С посадочной площадки, наматывая лестничные марши, мы с Гейлом спускаемся в отсек 307. Лифт тоже есть, вот только он слишком напоминает тот, который поднимал меня на арену. Мало приятного проводить столько времени под землей, однако сегодня, после той жуткой розы (действительно ли она была?), я впервые чувствую себя тем спокойнее, чем глубже спускаюсь.

У двери с номером 307 я останавливаюсь. Сейчас начнутся расспросы…

– Что мне им говорить о Двенадцатом? – обращаюсь я к Гейлу.

– Вряд ли им нужны подробности. Сами видели, как все горело. Думаю, они больше волнуются за тебя. – Пальцы Гейла касаются моего лица. – И я тоже.

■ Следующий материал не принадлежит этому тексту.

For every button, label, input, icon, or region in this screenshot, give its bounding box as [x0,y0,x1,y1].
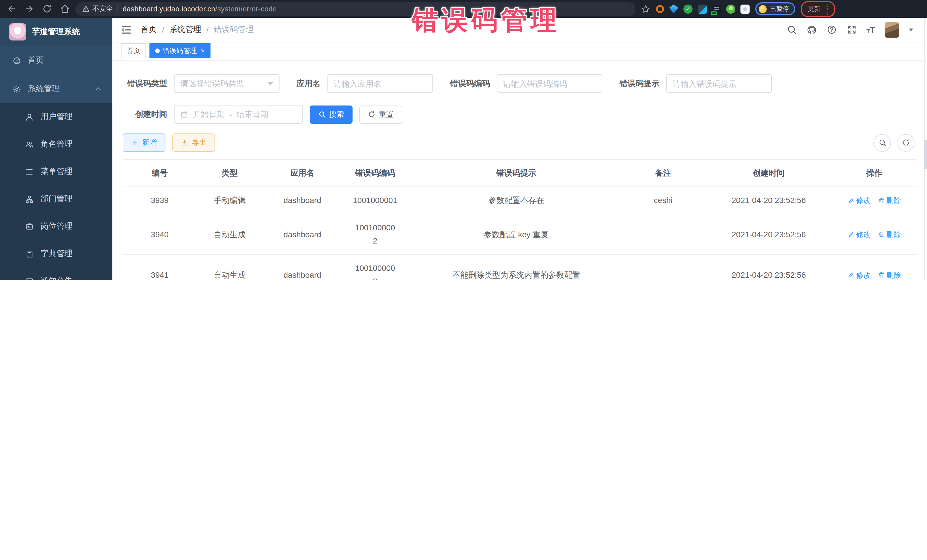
chevron-up-icon [95,87,101,93]
table-row: 3940自动生成dashboard1001000002参数配置 key 重复20… [123,214,917,255]
user-avatar[interactable] [885,22,899,37]
delete-link[interactable]: 删除 [878,268,901,280]
sidebar-item-menus[interactable]: 菜单管理 [0,158,112,185]
security-label: 不安全 [93,4,113,14]
error-hint-input[interactable] [666,74,772,93]
bookmark-star-icon[interactable] [641,4,650,14]
filter-error-hint: 错误码提示 [620,74,772,93]
delete-link[interactable]: 删除 [878,194,901,207]
scrollbar-thumb[interactable] [924,140,927,169]
fullscreen-icon[interactable] [846,24,857,35]
back-icon[interactable] [7,4,17,14]
breadcrumb-separator: / [162,25,164,34]
sidebar-item-announcements[interactable]: 通知公告 [0,267,112,280]
browser-update-button[interactable]: 更新 ⋮⋮ [801,1,835,17]
app-name-input[interactable] [327,74,433,93]
cell-time: 2021-04-20 23:52:56 [702,187,836,214]
app-title: 芋道管理系统 [32,27,80,37]
hamburger-icon[interactable] [121,24,132,35]
cell-actions: 修改删除 [836,187,913,214]
extension-orange-target-icon[interactable] [656,5,664,13]
tab-close-icon[interactable]: × [201,47,205,54]
edit-link[interactable]: 修改 [847,268,871,280]
refresh-table-button[interactable] [897,134,915,152]
forward-icon[interactable] [24,4,34,14]
table-row: 3939手动编辑dashboard1001000001参数配置不存在ceshi2… [123,187,917,214]
filter-app-name: 应用名 [296,74,433,93]
error-code-input[interactable] [497,74,602,93]
main-area: 首页 / 系统管理 / 错误码管理 TT [112,18,927,280]
start-date-placeholder: 开始日期 [193,109,225,120]
dashboard-icon [12,56,21,65]
warning-triangle-icon [82,5,90,12]
announcement-icon [25,277,33,280]
calendar-icon [180,110,188,118]
extension-dark-list-icon[interactable]: on [712,4,721,14]
edit-link[interactable]: 修改 [847,194,871,207]
header-code: 错误码编码 [342,160,408,187]
sidebar-item-roles[interactable]: 角色管理 [0,131,112,158]
sidebar-item-label: 岗位管理 [41,221,104,232]
export-button[interactable]: 导出 [172,134,215,152]
badge-icon [25,222,33,231]
page-scrollbar[interactable] [924,18,927,280]
header-search-icon[interactable] [786,24,797,35]
browser-profile-badge[interactable]: 已暂停 [755,2,795,15]
app-frame: 芋道管理系统 首页系统管理用户管理角色管理菜单管理部门管理岗位管理字典管理通知公… [0,18,927,280]
table-row: 3941自动生成dashboard1001000003不能删除类型为系统内置的参… [123,255,917,280]
navbar-actions: TT [786,22,913,37]
edit-link[interactable]: 修改 [847,228,871,241]
sidebar-item-home[interactable]: 首页 [0,46,112,75]
filter-row-2: 创建时间 开始日期 - 结束日期 搜索 [123,105,917,124]
date-range-picker[interactable]: 开始日期 - 结束日期 [174,105,303,124]
search-button[interactable]: 搜索 [310,105,353,123]
sidebar-item-label: 角色管理 [41,139,104,149]
sidebar-item-posts[interactable]: 岗位管理 [0,213,112,240]
add-button[interactable]: 新增 [123,134,166,152]
github-icon[interactable] [806,24,817,35]
toggle-search-button[interactable] [873,134,891,152]
extensions-puzzle-icon[interactable] [740,4,749,14]
users-icon [25,140,33,149]
annotation-title: 错误码管理 [412,3,560,38]
sidebar-item-label: 部门管理 [41,194,104,204]
sidebar-item-departments[interactable]: 部门管理 [0,185,112,213]
reload-icon[interactable] [42,4,52,14]
delete-link[interactable]: 删除 [878,228,901,241]
dictionary-icon [25,249,33,258]
cell-actions: 修改删除 [836,261,913,280]
sidebar-item-dictionary[interactable]: 字典管理 [0,240,112,267]
breadcrumb-home[interactable]: 首页 [141,24,157,35]
extension-blue-gem-icon[interactable] [669,4,678,14]
font-size-icon[interactable]: TT [866,25,875,34]
reset-button[interactable]: 重置 [359,105,402,123]
header-app: 应用名 [263,160,342,187]
sidebar-item-users[interactable]: 用户管理 [0,103,112,131]
browser-menu-icon[interactable]: ⋮⋮ [824,3,831,15]
table-toolbar: 新增 导出 [123,134,917,152]
extension-green-check-icon[interactable]: ✓ [684,4,693,14]
sidebar-item-system[interactable]: 系统管理 [0,75,112,103]
logo-avatar [9,23,26,41]
cell-id: 3939 [123,187,197,214]
header-type: 类型 [197,160,263,187]
sidebar-logo[interactable]: 芋道管理系统 [0,18,112,46]
extension-green-pin-icon[interactable] [726,4,736,14]
user-menu-caret-icon[interactable] [909,28,913,31]
active-tab-dot [155,49,160,53]
error-type-select[interactable]: 请选择错误码类型 [174,74,280,93]
tab-error-code[interactable]: 错误码管理 × [149,43,211,58]
tab-home[interactable]: 首页 [121,43,146,58]
breadcrumb-system[interactable]: 系统管理 [169,24,201,35]
cell-time: 2021-04-20 23:52:56 [702,261,836,280]
security-warning[interactable]: 不安全 [82,4,113,14]
gear-icon [12,85,21,93]
help-icon[interactable] [826,24,837,35]
table-header: 编号 类型 应用名 错误码编码 错误码提示 备注 创建时间 操作 [123,160,917,187]
cell-time: 2021-04-20 23:52:56 [702,221,836,248]
sidebar-item-label: 通知公告 [41,276,104,280]
sidebar-menu: 首页系统管理用户管理角色管理菜单管理部门管理岗位管理字典管理通知公告审计日志在线… [0,46,112,280]
home-icon[interactable] [60,4,70,14]
header-time: 创建时间 [702,160,836,187]
extension-blue-grid-icon[interactable] [698,4,707,14]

На секунду я прижимаю его ладонь к своей щеке.

– Я справлюсь.

Потом делаю глубокий вдох и открываю дверь. Мать и сестра дома. Сейчас 18.00 – Анализ дня, полчаса отдыха перед ужином. В глазах у них забота. Будто в душу хотят заглянуть. Прежде чем кто-нибудь успевает произнести хоть слово, я открываю сумку, и вместо анализа дня у нас 18.00 – Обожание кота. Прим сидит на полу и со слезами на глазах нянчит этого жуткого котищу, а тот урчит, изредка прерываясь, чтобы шикнуть в мою сторону. Особенно уничижительным взглядом он меня награждает после того, как Прим повязывает ему вокруг шеи синюю ленточку.